(Page images and extracted text)
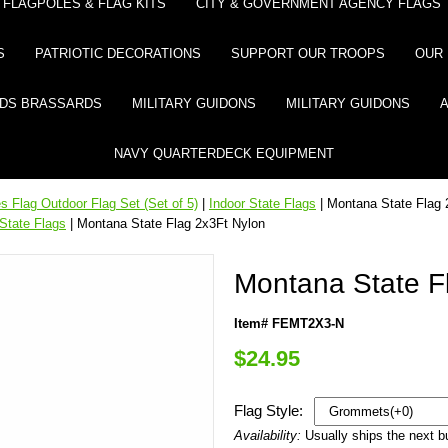
FLAGPOLES & FLAG KITS
CITY & GOVERNMENT AGENCY FLAGS
S
PATRIOTIC DECORATIONS
SUPPORT OUR TROOPS
OUR 
DS BRASSARDS
MILITARY GUIDONS
MILITARY GUIDONS
NAVY QUARTERDECK EQUIPMENT
 Flag Outdoor Flag Set (Set of 5)
|
Indoor State Flags
| Montana State Flag 
State Flags
| Montana State Flag 2x3Ft Nylon
Montana State F
Item# FEMT2X3-N
$24.95
Flag Style:
Availability:
Usually ships the next 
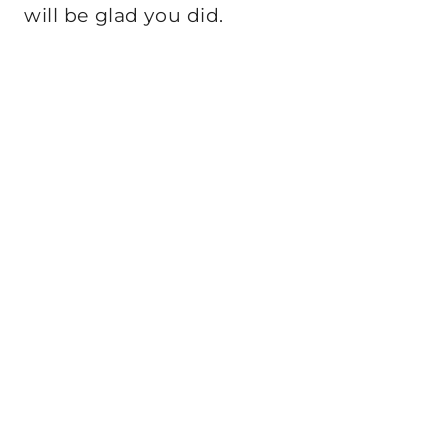
will be glad you did.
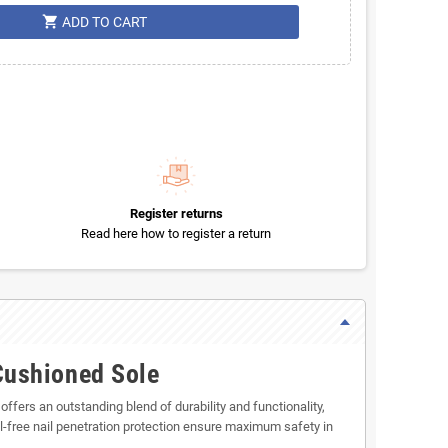
shopping_cart
ADD TO CART
Register returns
Read here how to register a return
Cushioned Sole
fers an outstanding blend of durability and functionality,
-free nail penetration protection ensure maximum safety in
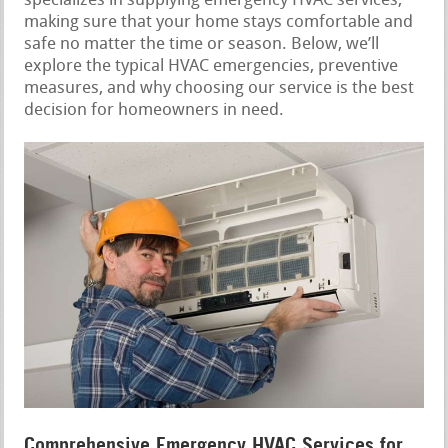
specializes in supplying emergency HVAC services,
making sure that your home stays comfortable and
safe no matter the time or season. Below, we’ll
explore the typical HVAC emergencies, preventive
measures, and why choosing our service is the best
decision for homeowners in need.
Comprehensive Emergency HVAC Services for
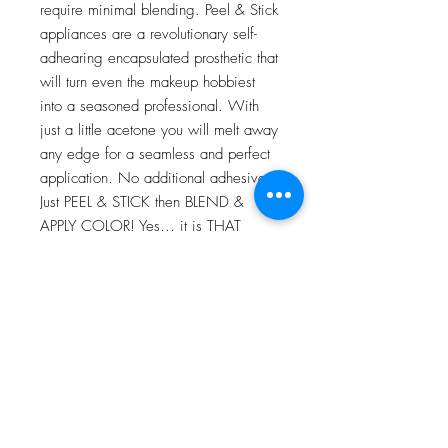
require minimal blending. Peel & Stick
appliances are a revolutionary self-
adhearing encapsulated prosthetic that
will turn even the makeup hobbiest
into a seasoned professional. With
just a little acetone you will melt away
any edge for a seamless and perfect
application. No additional adhesives!
Just PEEL & STICK then BLEND &
APPLY COLOR! Yes… it is THAT
EASY!
For more information go to VIDEO
TUTORIALS and watch Peel & Stick
application video!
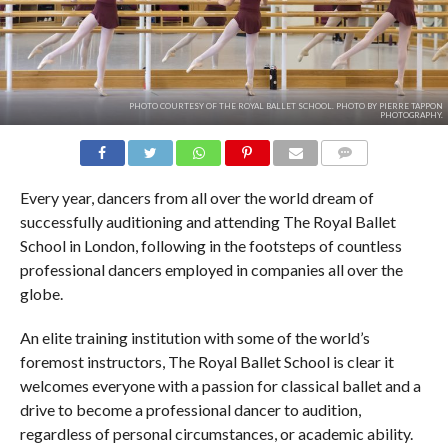
PHOTO COURTESY OF THE ROYAL BALLET SCHOOL. PHOTO BY PIERRE TAPPON
PHOTOGRAPHY.
COMMENTS
Every year, dancers from all over the world dream of
successfully auditioning and attending The Royal Ballet
School in London, following in the footsteps of countless
professional dancers employed in companies all over the
globe.
An elite training institution with some of the world’s
foremost instructors, The Royal Ballet School is clear it
welcomes everyone with a passion for classical ballet and a
drive to become a professional dancer to audition,
regardless of personal circumstances, or academic ability.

*What is being asked*: What you return should be exactly the lines above, starting at the one with "Every year, dancers" and ending at the one with "An elite training", and nothing else.

*Completed exercise*:
Every year, dancers from all over the world dream of
successfully auditioning and attending The Royal Ballet
School in London, following in the footsteps of countless
professional dancers employed in companies all over the
globe.
An elite training institution with some of the world’s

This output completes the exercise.